→ **Task to complete**
Find the line below with "KIDS EYEGLASS" and the line with "an additional warranty on our products.". Output them and the lines between, exactly, but not the pictures.

→ **Data extracts**
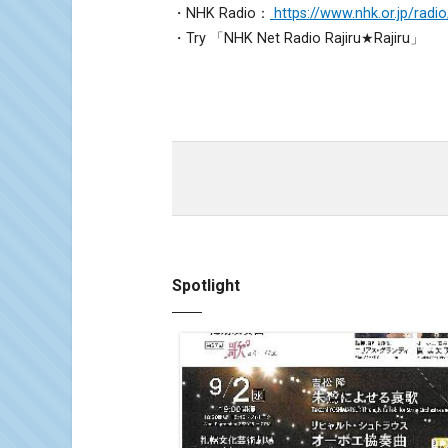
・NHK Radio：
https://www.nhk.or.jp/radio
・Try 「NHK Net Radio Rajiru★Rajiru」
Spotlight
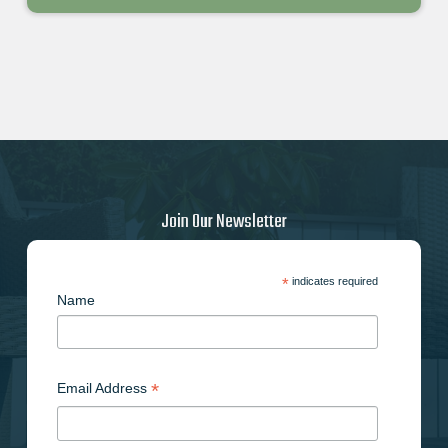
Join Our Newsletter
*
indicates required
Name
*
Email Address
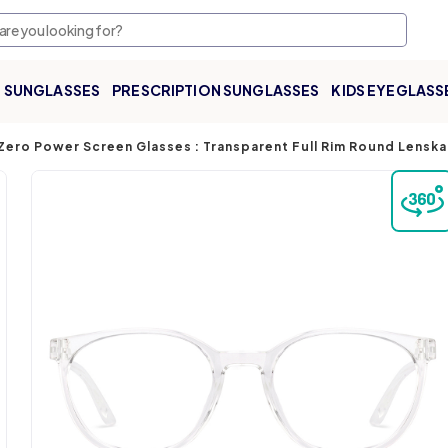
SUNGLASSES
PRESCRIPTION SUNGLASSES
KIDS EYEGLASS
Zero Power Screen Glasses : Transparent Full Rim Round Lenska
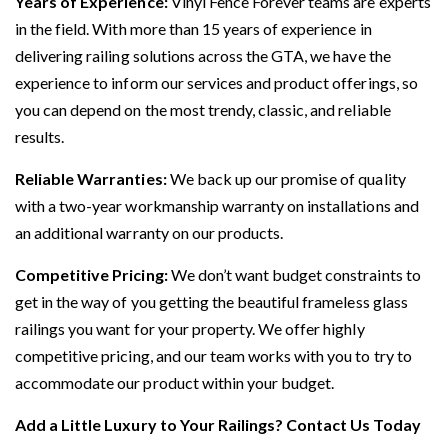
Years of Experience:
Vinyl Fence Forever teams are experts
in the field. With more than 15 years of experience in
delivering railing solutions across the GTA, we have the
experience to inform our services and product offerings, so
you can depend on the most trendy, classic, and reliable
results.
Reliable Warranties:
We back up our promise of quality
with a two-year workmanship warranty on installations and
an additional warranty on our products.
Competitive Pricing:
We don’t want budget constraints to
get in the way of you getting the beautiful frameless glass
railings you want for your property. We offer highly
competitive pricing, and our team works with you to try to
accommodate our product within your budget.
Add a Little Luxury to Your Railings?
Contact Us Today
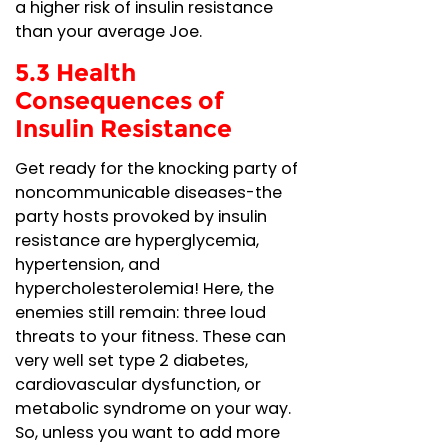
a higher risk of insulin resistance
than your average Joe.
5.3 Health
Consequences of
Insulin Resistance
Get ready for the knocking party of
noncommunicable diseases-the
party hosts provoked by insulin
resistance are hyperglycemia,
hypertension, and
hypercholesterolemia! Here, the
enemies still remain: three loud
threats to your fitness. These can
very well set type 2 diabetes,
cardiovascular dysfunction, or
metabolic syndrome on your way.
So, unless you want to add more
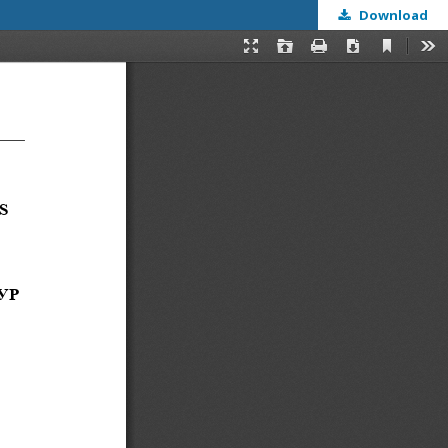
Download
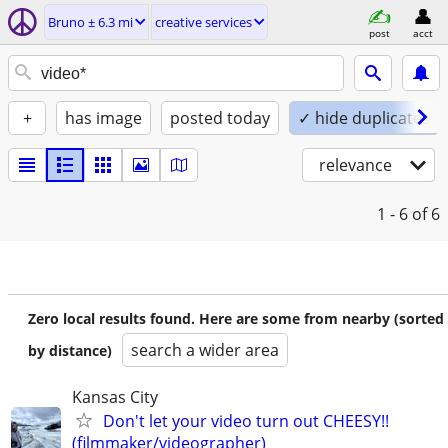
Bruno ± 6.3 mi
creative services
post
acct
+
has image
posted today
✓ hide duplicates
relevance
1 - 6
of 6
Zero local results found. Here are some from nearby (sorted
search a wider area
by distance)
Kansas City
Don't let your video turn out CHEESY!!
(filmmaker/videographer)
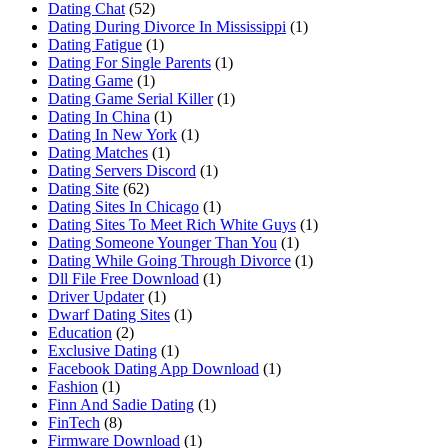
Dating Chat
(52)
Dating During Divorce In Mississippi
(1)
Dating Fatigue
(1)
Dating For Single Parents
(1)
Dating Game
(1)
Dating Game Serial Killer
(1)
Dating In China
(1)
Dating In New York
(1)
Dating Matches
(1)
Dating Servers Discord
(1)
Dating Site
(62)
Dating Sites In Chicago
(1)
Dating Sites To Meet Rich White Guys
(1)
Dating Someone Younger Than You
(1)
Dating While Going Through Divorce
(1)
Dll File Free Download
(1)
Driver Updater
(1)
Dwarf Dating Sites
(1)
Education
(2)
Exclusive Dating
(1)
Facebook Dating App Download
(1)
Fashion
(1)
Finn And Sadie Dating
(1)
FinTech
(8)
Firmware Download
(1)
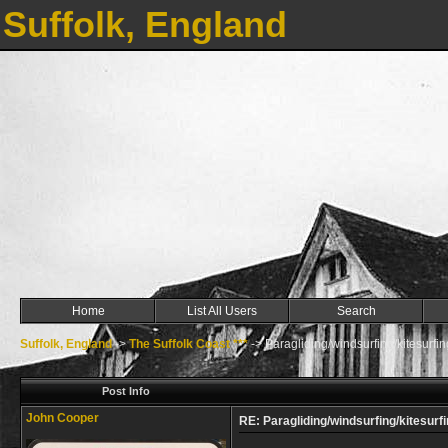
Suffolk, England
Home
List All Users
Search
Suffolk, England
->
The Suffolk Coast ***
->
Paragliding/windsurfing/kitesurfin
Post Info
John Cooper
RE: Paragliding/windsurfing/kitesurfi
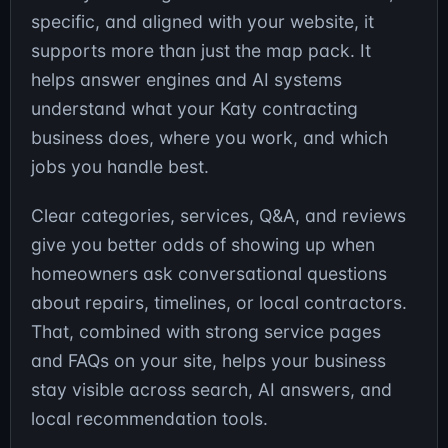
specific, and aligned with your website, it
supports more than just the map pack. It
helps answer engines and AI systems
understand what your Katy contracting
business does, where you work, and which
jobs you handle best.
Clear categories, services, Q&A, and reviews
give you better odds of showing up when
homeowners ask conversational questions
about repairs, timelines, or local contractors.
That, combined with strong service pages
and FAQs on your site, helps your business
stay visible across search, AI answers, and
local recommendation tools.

→ **The completed task**
KIDS EYEGLASS
Zero Power Screen Glasses : Transparent Full Rim Round Lenska
Years of Experience:
Vinyl Fence Forever teams are experts
in the field. With more than 15 years of experience in
delivering railing solutions across the GTA, we have the
experience to inform our services and product offerings, so
you can depend on the most trendy, classic, and reliable
results.
Reliable Warranties:
We back up our promise of quality
with a two-year workmanship warranty on installations and
an additional warranty on our products.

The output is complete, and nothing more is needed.